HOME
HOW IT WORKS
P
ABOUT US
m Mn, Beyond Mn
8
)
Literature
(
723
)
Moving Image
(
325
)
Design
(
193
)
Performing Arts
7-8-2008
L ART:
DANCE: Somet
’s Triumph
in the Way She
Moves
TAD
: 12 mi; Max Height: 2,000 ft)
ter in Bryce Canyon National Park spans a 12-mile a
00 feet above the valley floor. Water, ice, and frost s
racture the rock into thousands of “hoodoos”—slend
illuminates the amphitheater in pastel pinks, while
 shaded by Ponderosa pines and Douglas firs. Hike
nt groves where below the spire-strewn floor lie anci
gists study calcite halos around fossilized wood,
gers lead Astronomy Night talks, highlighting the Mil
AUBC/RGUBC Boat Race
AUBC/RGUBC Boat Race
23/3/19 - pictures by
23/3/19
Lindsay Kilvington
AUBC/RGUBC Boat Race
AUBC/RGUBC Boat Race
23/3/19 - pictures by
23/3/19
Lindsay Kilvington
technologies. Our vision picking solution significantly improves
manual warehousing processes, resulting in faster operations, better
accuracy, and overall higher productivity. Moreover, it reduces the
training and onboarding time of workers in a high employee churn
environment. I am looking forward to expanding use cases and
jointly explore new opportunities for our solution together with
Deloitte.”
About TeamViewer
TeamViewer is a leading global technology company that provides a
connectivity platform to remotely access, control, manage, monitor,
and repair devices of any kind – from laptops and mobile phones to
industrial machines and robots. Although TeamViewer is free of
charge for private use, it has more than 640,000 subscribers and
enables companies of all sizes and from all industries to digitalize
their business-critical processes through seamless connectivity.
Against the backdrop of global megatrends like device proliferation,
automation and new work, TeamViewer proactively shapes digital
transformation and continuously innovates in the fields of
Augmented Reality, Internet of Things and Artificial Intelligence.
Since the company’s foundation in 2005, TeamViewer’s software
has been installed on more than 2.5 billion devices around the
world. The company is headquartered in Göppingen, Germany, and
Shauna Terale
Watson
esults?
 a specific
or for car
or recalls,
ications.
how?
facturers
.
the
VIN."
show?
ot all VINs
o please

» **Description of the task**
When the word "floor" appears in a line of the listing, copy that line.

» **Response to the task**
00 feet above the valley floor. Water, ice, and frost s
nt groves where below the spire-strewn floor lie anci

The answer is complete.